8 of 9 people found the following review helpful
5.0 out of 5 stars
AMELETTE RAVELETTE, Dec 12 2009
By DAVID BRYSON - Published on Amazon.com
This review is from: Songs (Audio CD)
The respected musical sage Tovey described Ravel as `eclectic'. Tovey used the term in a sniffy sort of way: myself, I would agree with it as a description, but from me it would be a term of praise. Ravel is nothing if not internationally minded for one thing. Should we think of him as French or as Basque? Like most French (?) composers he was fascinated with the music of Spain, but one thing that makes this particular recital interesting is that it restricts the Spanish element to three rather lightweight songs about Don Quixote. The cultural diversity takes in Greece Italy and Scotland, plus `Hebraic' numbers in both Yiddish and Hebrew (if I'm not mistaken), and on top of the genuine French element there is one French song to a poem by Ronsard that is actually adapted from Latin - `Amelette Ronsardelette', from the dying Emperor Hadrian's little address to his own soul `animula vagula blandula'.

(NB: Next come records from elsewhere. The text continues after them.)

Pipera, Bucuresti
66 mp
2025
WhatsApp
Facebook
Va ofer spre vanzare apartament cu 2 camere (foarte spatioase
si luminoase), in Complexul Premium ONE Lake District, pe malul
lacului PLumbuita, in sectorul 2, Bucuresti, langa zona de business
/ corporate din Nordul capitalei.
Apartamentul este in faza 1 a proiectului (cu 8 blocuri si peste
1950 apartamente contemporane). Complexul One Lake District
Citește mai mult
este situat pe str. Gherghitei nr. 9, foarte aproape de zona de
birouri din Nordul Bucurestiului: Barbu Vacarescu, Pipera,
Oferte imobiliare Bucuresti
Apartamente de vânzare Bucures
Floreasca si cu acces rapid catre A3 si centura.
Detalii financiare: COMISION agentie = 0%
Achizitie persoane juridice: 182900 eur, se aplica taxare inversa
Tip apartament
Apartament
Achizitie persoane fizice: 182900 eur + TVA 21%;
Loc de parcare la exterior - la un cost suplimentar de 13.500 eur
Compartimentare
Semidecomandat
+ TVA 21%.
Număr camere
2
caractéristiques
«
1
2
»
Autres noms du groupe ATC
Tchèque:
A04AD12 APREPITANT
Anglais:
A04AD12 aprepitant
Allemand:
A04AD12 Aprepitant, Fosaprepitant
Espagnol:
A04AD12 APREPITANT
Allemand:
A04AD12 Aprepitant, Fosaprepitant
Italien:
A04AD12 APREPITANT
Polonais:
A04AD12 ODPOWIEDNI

I would recommend any purchaser of this disc who is not already an expert in Ravel's songs to study the liner note thoughtfully, however much effort that takes. It's like ploughing through treacle as the author communes with himself about arcane musicological details to the exclusion of the rest of us, but it is genuinely illuminating in tracing the sequence and order of the composition of these songs. Ravel's eclectic taste went this way and that way, and if we want to appreciate his genius we have to follow him as best we can. Compared with Faure or Brahms, to say nothing of Schubert, Ravel did not turn out all that many songs. However their variety is astonishing. One number strikes me as verging on ridiculous, namely `Ye banks and braes', sung in the authentic Burnsian English to the original sentimental tune composed by whoever composed it and with a token amount of French fannying about by Ravel himself. At the other end of the scale is the setting of Verlaine's Un grand sommeil noir, which is about exactly what you think it is about, and which recalls nothing less than Schubert's Der Doeppelgaenger.

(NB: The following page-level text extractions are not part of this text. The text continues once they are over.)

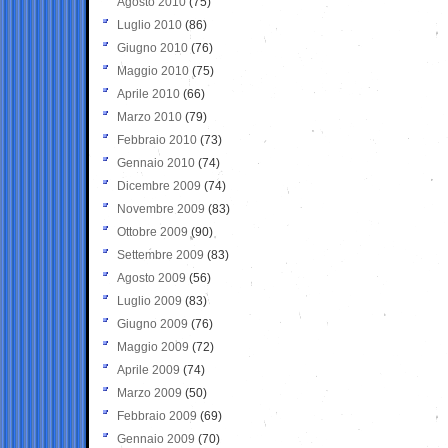
Agosto 2010
(75)
Luglio 2010
(86)
Giugno 2010
(76)
Maggio 2010
(75)
Aprile 2010
(66)
Marzo 2010
(79)
Febbraio 2010
(73)
Gennaio 2010
(74)
Dicembre 2009
(74)
Novembre 2009
(83)
Ottobre 2009
(90)
Settembre 2009
(83)
Agosto 2009
(56)
Luglio 2009
(83)
Giugno 2009
(76)
Maggio 2009
(72)
Aprile 2009
(74)
Marzo 2009
(50)
Febbraio 2009
(69)
Gennaio 2009
(70)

That particular song benefits from a voice like Gerald Finley's, and so does the powerful penultimate Kaddisch, adroitly sequenced just before the lighter-weight number that concludes this fascinating series of 26 songs. You can read about both Finley and his piano partner Julius Drake in the liner, and it is no surprise to learn that they are experienced in working together. I had become familiar with Finley from Gardiner's great `Pilgrimage' series of Bach cantatas done in the year 2000, and what I had become familiar with was a superb resonant baritone and an equally superb technique and discipline. Finley seems just as at home in early 20th century French music as in the German school of two centuries earlier, and I am no more inclined to look for faults in his work here than there. It is all `French' enough for my taste, he seems to me to be alert to the kaleidoscopic variety of moods that these songs express, his voice suits all of them well enough although probably the more powerful ones best, and his piano colleague is with him all the way.
We demand a high standard in recorded quality these days, we demand it rightly, and we are given it here, or at least to my own satisfaction. There is not all that much music by Ravel - someone has totted up about 16 hours of it altogether. So far as I am concerned that gives me no excuse for staying ignorant of any of it, this particular recital has advanced my own insight, and I recommend the experience to as many as I can.
2 of 3 people found the following review helpful
5.0 out of 5 stars
FANTASTIC !, Mar 20 2010
By Beverly D. Pierce - Published on Amazon.com
This review is from: Songs (Audio CD)
This is one of the best purchases I've ever made. Gerald Finley is fabulous and so is the accompaniment of Julius Drake on the piano. I can't remember two performers ever impressing me so! Gerald Finley's voice is so beautiful, so pitch-perfect and so soothing and perfectly complimented by this wonderfully talented pianist. I can't seem to get enough of this winning combination.